(Given records begins)

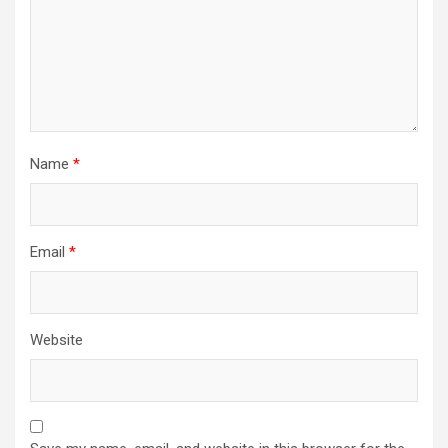
Name
*
Email
*
Website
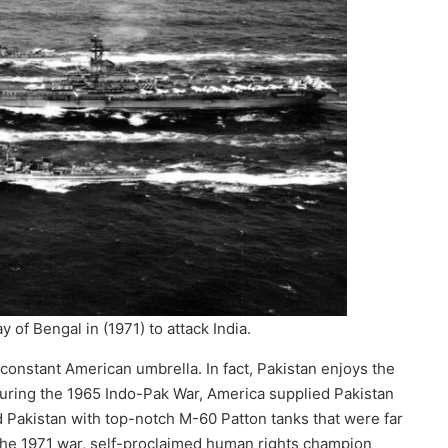
 of Bengal in (1971) to attack India.
constant American umbrella. In fact, Pakistan enjoys the
During the 1965 Indo-Pak War, America supplied Pakistan
d Pakistan with top-notch M-60 Patton tanks that were far
 the 1971 war, self-proclaimed human rights champion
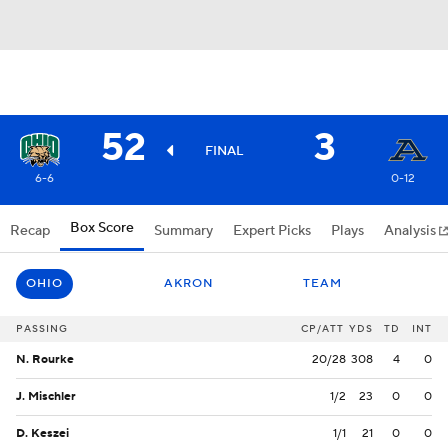
52
3
FINAL
6-6
0-12
Box Score
Recap
Summary
Expert Picks
Plays
Analysis
OHIO
AKRON
TEAM
PASSING
CP/ATT
YDS
TD
INT
N. Rourke
20/28
308
4
0
J. Mischler
1/2
23
0
0
D. Keszei
1/1
21
0
0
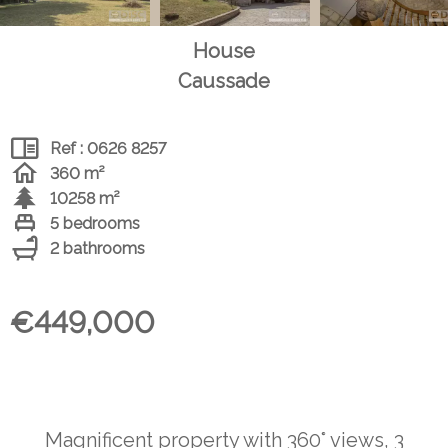
House
Caussade
Ref : 0626 8257
360 m²
10258 m²
5 bedrooms
2 bathrooms
€449,000
Magnificent property with 360° views, 3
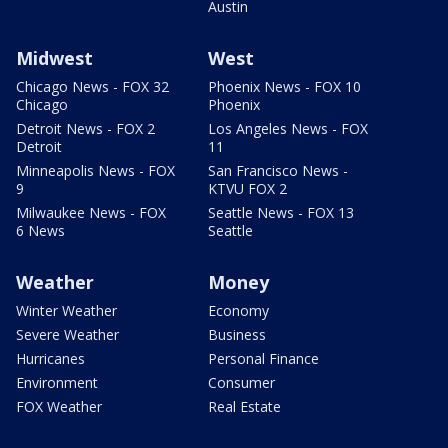
Austin
Midwest
West
Chicago News - FOX 32
Phoenix News - FOX 10
Chicago
Phoenix
Detroit News - FOX 2
Los Angeles News - FOX
Detroit
11
Minneapolis News - FOX
San Francisco News -
9
KTVU FOX 2
Milwaukee News - FOX
Seattle News - FOX 13
6 News
Seattle
Weather
Money
Winter Weather
Economy
Severe Weather
Business
Hurricanes
Personal Finance
Environment
Consumer
FOX Weather
Real Estate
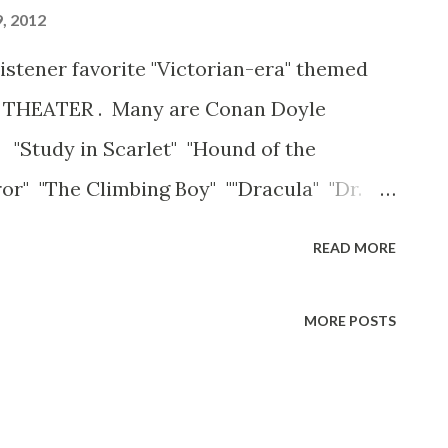
, 2012
listener favorite "Victorian-era" themed
THEATER . Many are Conan Doyle
 "Study in Scarlet" "Hound of the
ror" "The Climbing Boy" ""Dracula" "Dr.
f Dorian Grey" "The Fatal Connection"
READ MORE
's Hill" "The AbsentMinded League" "
" Enjoy!
MORE POSTS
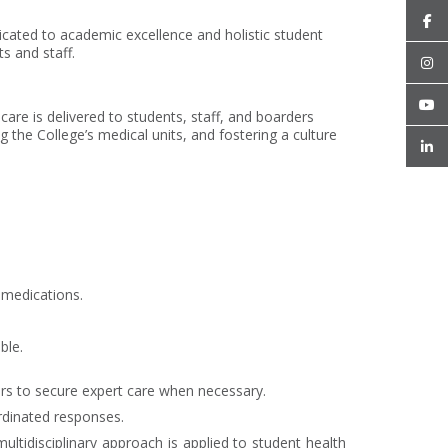
icated to academic excellence and holistic student
s and staff.
care is delivered to students, staff, and boarders
the College’s medical units, and fostering a culture
 medications.
ble.
ders to secure expert care when necessary.
ordinated responses.
ltidisciplinary approach is applied to student health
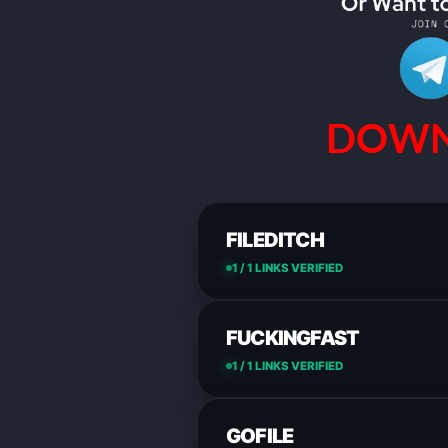
DOWN
FILEDITCH
1 / 1 LINKS VERIFIED
FUCKINGFAST
1 / 1 LINKS VERIFIED
GOFILE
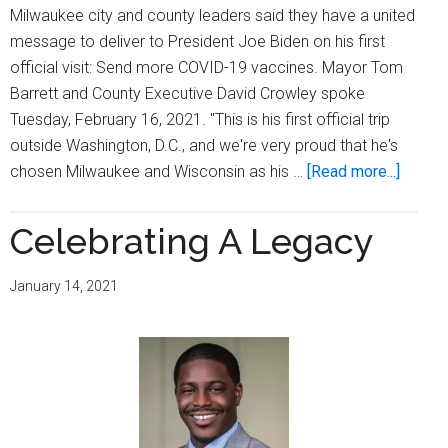
Milwaukee city and county leaders said they have a united
message to deliver to President Joe Biden on his first
official visit: Send more COVID-19 vaccines. Mayor Tom
Barrett and County Executive David Crowley spoke
Tuesday, February 16, 2021. "This is his first official trip
outside Washington, D.C., and we're very proud that he's
about
chosen Milwaukee and Wisconsin as his …
[Read more...]
Mayor,
county
Celebrating A Legacy
execut
to
January 14, 2021
Biden:
Send
Wiscon
more
COVID
19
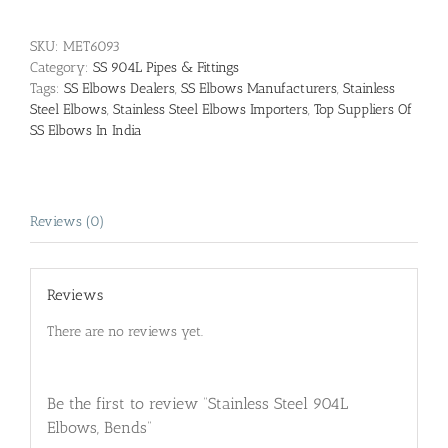
SKU:
MET6093
Category:
SS 904L Pipes & Fittings
Tags:
SS Elbows Dealers
,
SS Elbows Manufacturers
,
Stainless
Steel Elbows
,
Stainless Steel Elbows Importers
,
Top Suppliers Of
SS Elbows In India
Reviews (0)
Reviews
There are no reviews yet.
Be the first to review “Stainless Steel 904L
Elbows, Bends”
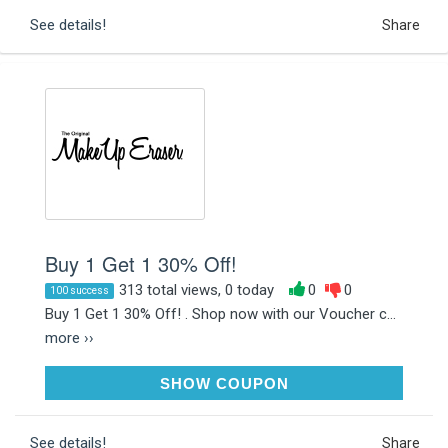
See details!
Share
Buy 1 Get 1 30% Off!
313 total views, 0 today
0
0
100 success
Buy 1 Get 1 30% Off! . Shop now with our Voucher c...
more ››
BYEBYEWIPES
SHOW COUPON
See details!
Share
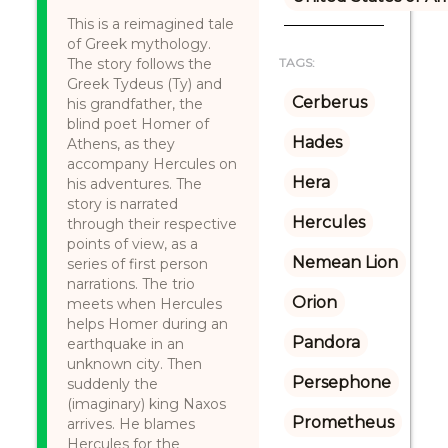
This is a reimagined tale
of Greek mythology.
The story follows the
TAGS:
Greek Tydeus (Ty) and
Cerberus
his grandfather, the
blind poet Homer of
Hades
Athens, as they
accompany Hercules on
Hera
his adventures. The
story is narrated
Hercules
through their respective
points of view, as a
Nemean Lion
series of first person
narrations. The trio
Orion
meets when Hercules
helps Homer during an
Pandora
earthquake in an
unknown city. Then
Persephone
suddenly the
(imaginary) king Naxos
Prometheus
arrives. He blames
Hercules for the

(Given records ends)

▶ [Task to complete]
Make an exact copy of the lines from the top of the material through the line with "Severe Weather", pictures excluded.

▶ [Solved exercise]
Name
*
Email
*
Website
 of Bengal in (1971) to attack India.
constant American umbrella. In fact, Pakistan enjoys the
During the 1965 Indo-Pak War, America supplied Pakistan
d Pakistan with top-notch M-60 Patton tanks that were far
 the 1971 war, self-proclaimed human rights champion
52
3
FINAL
6-6
0-12
Box Score
Recap
Summary
Expert Picks
Plays
Analysis
OHIO
AKRON
TEAM
PASSING
CP/ATT
YDS
TD
INT
N. Rourke
20/28
308
4
0
J. Mischler
1/2
23
0
0
D. Keszei
1/1
21
0
0
House
Caussade
Ref : 0626 8257
360 m²
10258 m²
5 bedrooms
2 bathrooms
€449,000
Magnificent property with 360° views, 3
Austin
Midwest
West
Chicago News - FOX 32
Phoenix News - FOX 10
Chicago
Phoenix
Detroit News - FOX 2
Los Angeles News - FOX
Detroit
11
Minneapolis News - FOX
San Francisco News -
9
KTVU FOX 2
Milwaukee News - FOX
Seattle News - FOX 13
6 News
Seattle
Weather
Money
Winter Weather
Economy
Severe Weather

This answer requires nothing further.